At this point, the star begins its final phase of gravitational collapse. The core temperature rises rapidly to over a hundred billion degree Celsius in less than a second, as the iron atoms are crushed together. Soon, the repulsive forces between the nuclei overcome the force of gravity, and the core recoils out from the heart of the star in an explosive shock wave. When the shock reaches the material in the star’s outer layers, it heats the material, thus forming new elements and radioactive isotopes. The shock propels the material away from the star in a tremendous explosion. This is called a supernova, and it is most likely one of the most spectacular events in the universe and in the life cycle of a large star.

The material that is expelled from the core of the star spews off into interstellar space. They form the raw materials that help create new stars. Usually, the site of a supernova explosion becomes the cradle for the birth of new stars. Who knows, perhaps the material might collide with other interstellar debris, and thus act as the seeds of new life?

Unlike smaller stars, where the core is stabilised, here the intense pressure of the core causes the electrons to be combined with the protons in the nucleus, and neutrons are formed. The whole core of the star becomes a dense ball of neutrons. This might stay intact, thus becoming a neutron star. If the star were even larger, around 15 times the Sun’s mass, even the neutrons would not be able to survive, and the core collapses into a black hole.

Neutron Stars

Neutron stars are one of the densest objects known. They are typically tens of kilometres in diameter and have around 1.4 times the mass of the Sun. They typically spin very fast, with a revolution taking a few seconds!

Due to its small size and high density, neutron stars have a gravitational field around 3,00,000 times that of the Earth. They also have an intense magnetic field, approximately 1012 times that of Earth. They may “pulse” due to electrons accelerated to near the magnetic poles. Thus, they are called pulsars.

Black Holes…

Black holes are so dense that even light cannot escape their gravity. Since nothing can travel faster than light in this universe, nothing can escape the gravitational pull of a black hole.

There is a great deal of evidence for the existence of two types of black holes: those with masses typical of a star (4 to 15 times the mass of the Sun) and those with the masses typical of a galaxy! This evidence is based on observing how the stars and material near them behave.

Recently, there was a lot of excitement about actually snapping a picture of a black hole.
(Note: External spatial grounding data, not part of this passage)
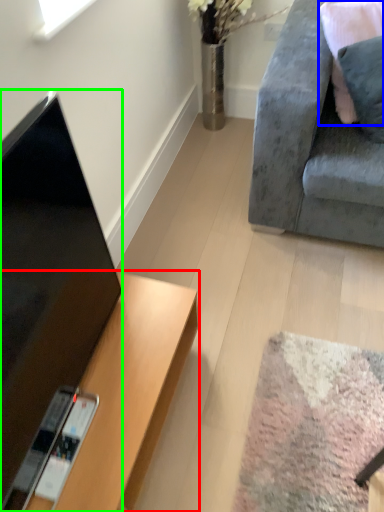 Question: Based on their relative distances, which object is farther from desk (highlighted by a red box)? Choose from pillow (highlighted by a blue box) and television (highlighted by a green box).

Choices:
 (A) pillow
 (B) television

Answer: (A) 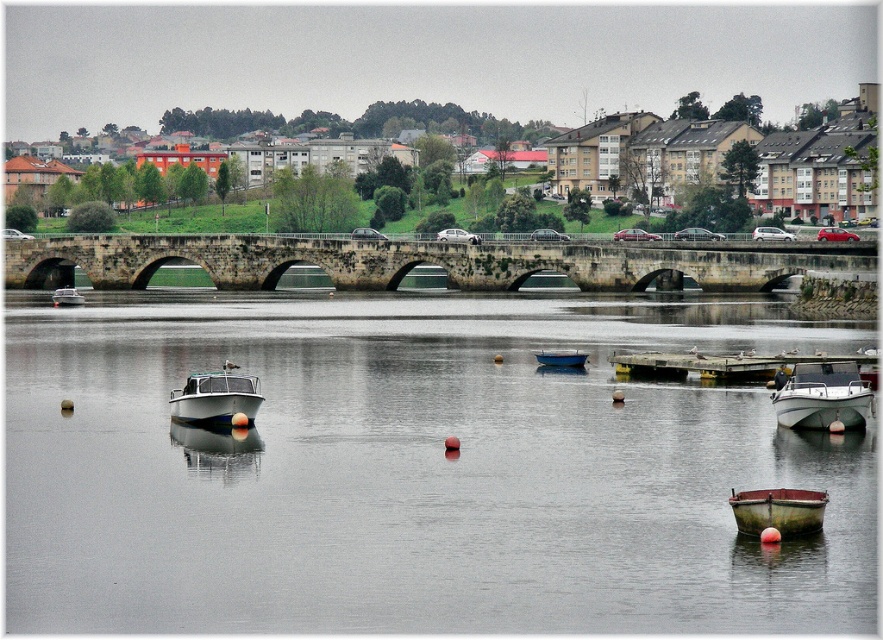 Can you confirm if rusty wooden boat at lower right is wider than blue matte boat at center?

Yes, rusty wooden boat at lower right is wider than blue matte boat at center.

What do you see at coordinates (778, 509) in the screenshot? The image size is (883, 640). I see `rusty wooden boat at lower right` at bounding box center [778, 509].

Locate an element on the screen. rusty wooden boat at lower right is located at coordinates (778, 509).

Between smooth gray water at center and white glossy boat at lower right, which one is positioned lower?

white glossy boat at lower right is lower down.

Describe the element at coordinates (416, 468) in the screenshot. I see `smooth gray water at center` at that location.

This screenshot has height=640, width=883. In order to click on smooth gray water at center in this screenshot , I will do `click(416, 468)`.

You are a GUI agent. You are given a task and a screenshot of the screen. Output one action in this format:
    pyautogui.click(x=<x>, y=<y>)
    Task: Click on the smooth gray water at center
    
    Given the screenshot: What is the action you would take?
    pyautogui.click(x=416, y=468)

Which is in front, point (59, 392) or point (487, 284)?

Point (59, 392) is more forward.

Locate an element on the screen. This screenshot has width=883, height=640. smooth gray water at center is located at coordinates (416, 468). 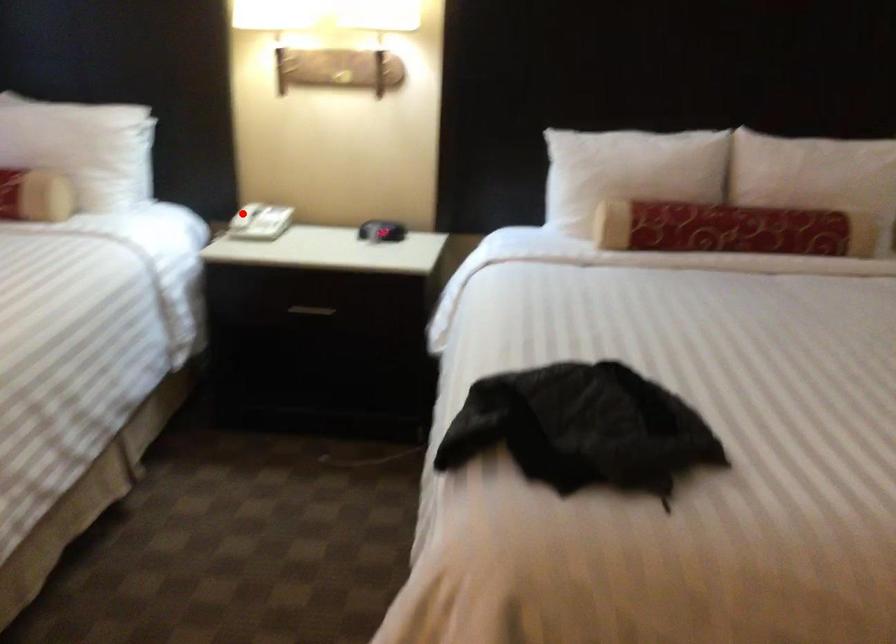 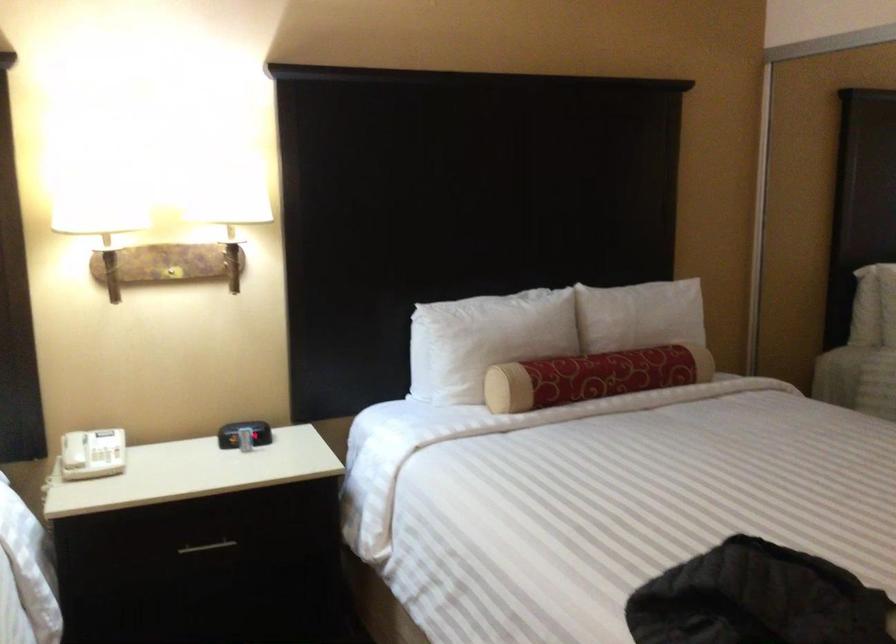 Question: I am providing you with two images of the same scene from different viewpoints. In image1, a red point is highlighted. Considering the same 3D point in image2, which of the following is correct?

Choices:
 (A) It is closer
 (B) It is farther

Answer: (A) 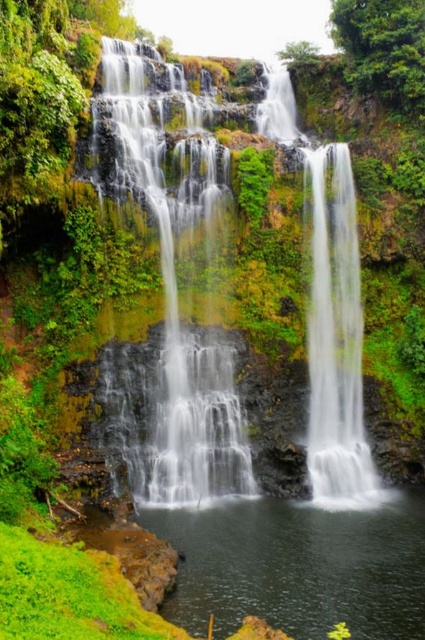 Between clear water at center and smooth gray rock at center, which one has more height?

With more height is smooth gray rock at center.

The height and width of the screenshot is (640, 425). In order to click on clear water at center in this screenshot , I will do `click(299, 566)`.

Between point (316, 552) and point (342, 282), which one is positioned behind?

The point (342, 282) is behind.

The width and height of the screenshot is (425, 640). What are the coordinates of `clear water at center` in the screenshot? It's located at (299, 566).

Is the position of white textured waterfall at center more distant than that of smooth gray rock at center?

No, it is in front of smooth gray rock at center.

Does white textured waterfall at center have a smaller size compared to smooth gray rock at center?

Incorrect, white textured waterfall at center is not smaller in size than smooth gray rock at center.

You are a GUI agent. You are given a task and a screenshot of the screen. Output one action in this format:
    pyautogui.click(x=<x>, y=<y>)
    Task: Click on the white textured waterfall at center
    The width and height of the screenshot is (425, 640).
    Given the screenshot: What is the action you would take?
    pyautogui.click(x=170, y=308)

Can you confirm if white textured waterfall at center is thinner than clear water at center?

Correct, white textured waterfall at center's width is less than clear water at center's.

Is white textured waterfall at center wider than clear water at center?

No.

Does point (238, 483) come in front of point (278, 552)?

No, it is behind (278, 552).

Locate an element on the screen. white textured waterfall at center is located at coordinates (170, 308).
To explain how incredible this achievement was will require an essay of its own. Why don’t you look it up?


Thus, even though they seem to have been here for an eternity, stars have births and deaths. “Dust thou art to dust returns” holds true in this case too, and the dust from the death of a star forms the raw material for the formation of new stars. The subject is fascinating, and there is so much to learn!

So, that was the life cycle of a star and hope you found it interesting.